▸ TASK BRIEF:
Exclude the pictures from your copy, and reproduce each entry below verbatim.

[Dataset entries]
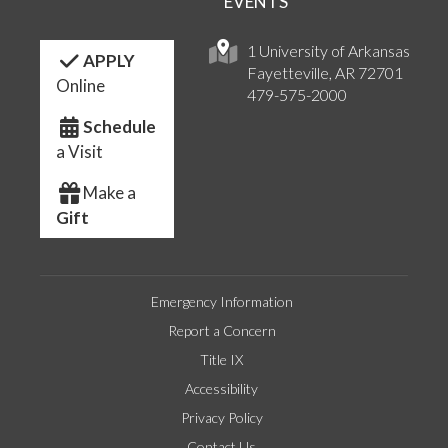
EVENTS
1 University of Arkansas
APPLY
Fayetteville, AR 72701
Online
479-575-2000
Schedule
a Visit
Make a
Gift
Emergency Information
Report a Concern
Title IX
Accessibility
Privacy Policy
Contact Us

▸ WRITTEN SOLUTION:
EVENTS
1 University of Arkansas
APPLY
Fayetteville, AR 72701
Online
479-575-2000
Schedule
a Visit
Make a
Gift
Emergency Information
Report a Concern
Title IX
Accessibility
Privacy Policy
Contact Us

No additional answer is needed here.